Dit soort gedachten veroorzaken wel eens een lichte vorm van paniek. Hoe houdt ik het allemaal bij elkaar en uit elkaar? Implodeert het tot één model en kunnen we daarna allemaal naakt door het leven? Of explodeert dit in mijn gezicht en vind ik, met toestemming van de burgemeester, mijzelf terug, ook naakt maar vastgebonden, in een instituut voor verwarde geesten?
Die verontrustende gedachte wegschuivend besluit ik vast te houden aan de idee dat het gaat over ‘de mens en zijn omgeving’. Dat lijkt de meest dekkende vlag voor de diverse denkbeelden. Als er al sprake is van een focus, dan is het díe.
Verhandelingen over de mens en zijn omgeving! Zit iemand daarop te wachten? Kun je er wat mee behalve er eindeloos over ouwe hoeren? Draagt het bij aan het verwezenlijken van ambities, sneller en met minder moeite? Geeft het rust en richting? Of vertouwen in de toekomst? Heb ík er wat aan? Kan ik een ander hier ook blij mee maken? En zo ja, is dit dan het goede abstractieniveau? Is dit te begrijpen? Of moet het veel pragmatischer en meer vrijblijvend of juist grondiger onderbouwd en wetenschappelijk verantwoord?
Ik weet het niet. Maar ik denk wel vaak terug aan mijn vaders antwoord op mijn vraag waarom niemand ooit de moeite had genomen om al die modellen op papier te zetten: “Wat let je? Maar voor zover het mezelf betreft vind ik dit alles niet geschikt als leesvoer. Dit moet je proeven en in een context zien. Doorleven misschien. Het zijn geen trucs, maar een levenswijze, een visie.”

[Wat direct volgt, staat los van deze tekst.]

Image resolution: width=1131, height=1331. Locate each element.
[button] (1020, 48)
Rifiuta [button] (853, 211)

Maar mijn vader leefde niet in een informatiemaatschappij. Dingen waren nog relatief simpel in die dagen aan de voet van de Rocky Mountains waar de jaargetijden het levensritme bepaalden. Als zodanig is het zelfs curieus dat oude mindframes nog steeds geldigheid hebben.

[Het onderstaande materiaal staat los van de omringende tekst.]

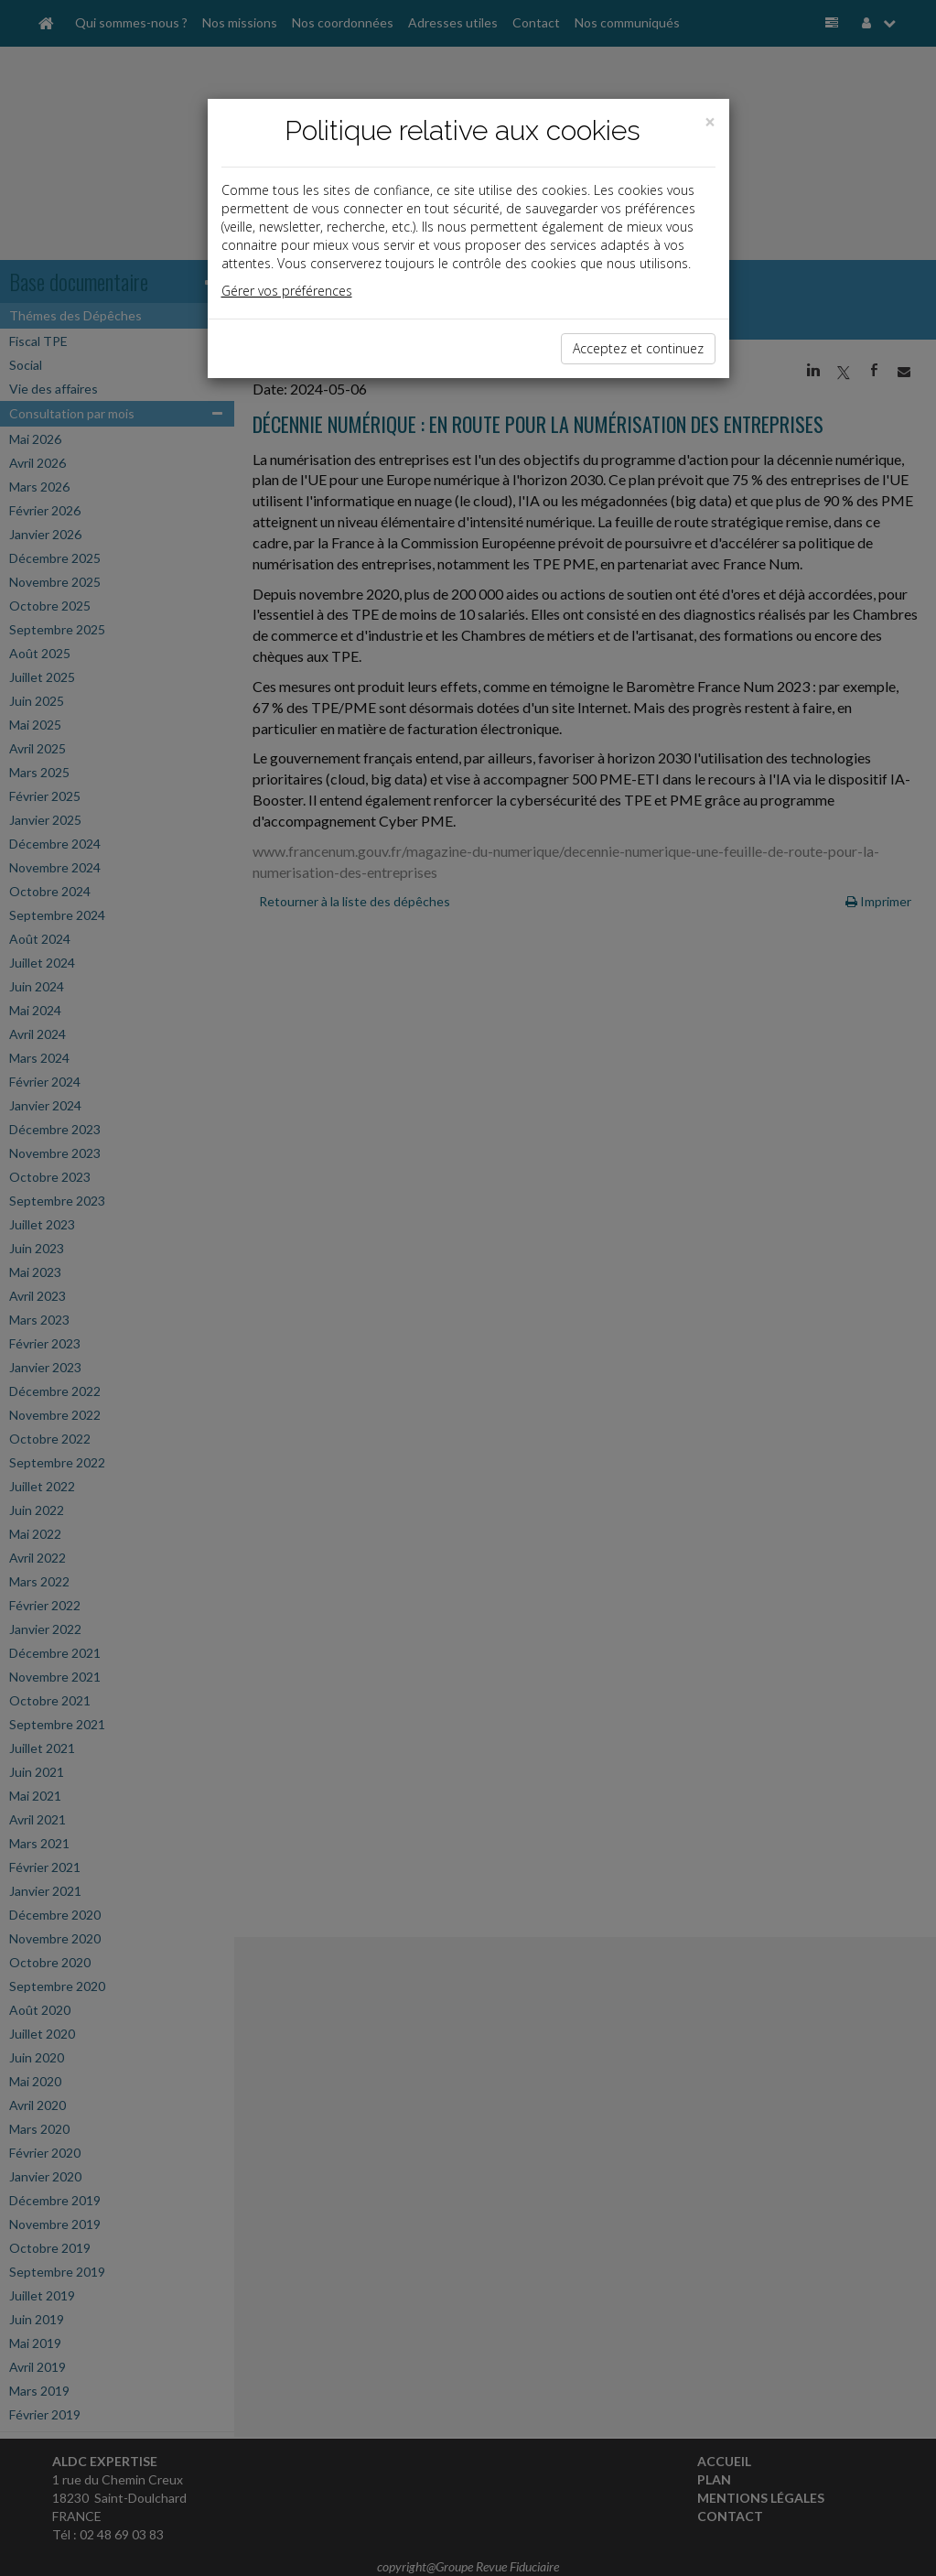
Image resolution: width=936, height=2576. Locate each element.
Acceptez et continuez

Of is dit de verkeerde conclusie? Is het leven niet complexer geworden maar zijn wij minder goed in staat om de essentie en de verandering van dingen te doorzien? Zonder twijfel gaat alles nu sneller. Tegelijkertijd zijn we, of we dat willen of niet, veel beter ‘geïnformeerd’. We kunnen ons niet onttrekken aan alle impulsen die via de massamedia en het leven van alledag in een dichtbevolkte geïndustrialiseerde omgeving op ons afgevuurd worden. Zijn we onder al dat geweld nog in staat om het onderscheid te maken tussen belangrijk en onbelangrijk, zinvol en onzin, realiteit en fictie? Heeft de informatisering van de maatschappij bijgedragen aan het begrip dat het individu heeft van zichzelf en zijn omgeving? Of heeft zich het omgekeerde voorgedaan en houden wij ons slechts staande door trucs en meedeinen met de massa? Hebben wij het contact met de grond van ons bestaan verloren?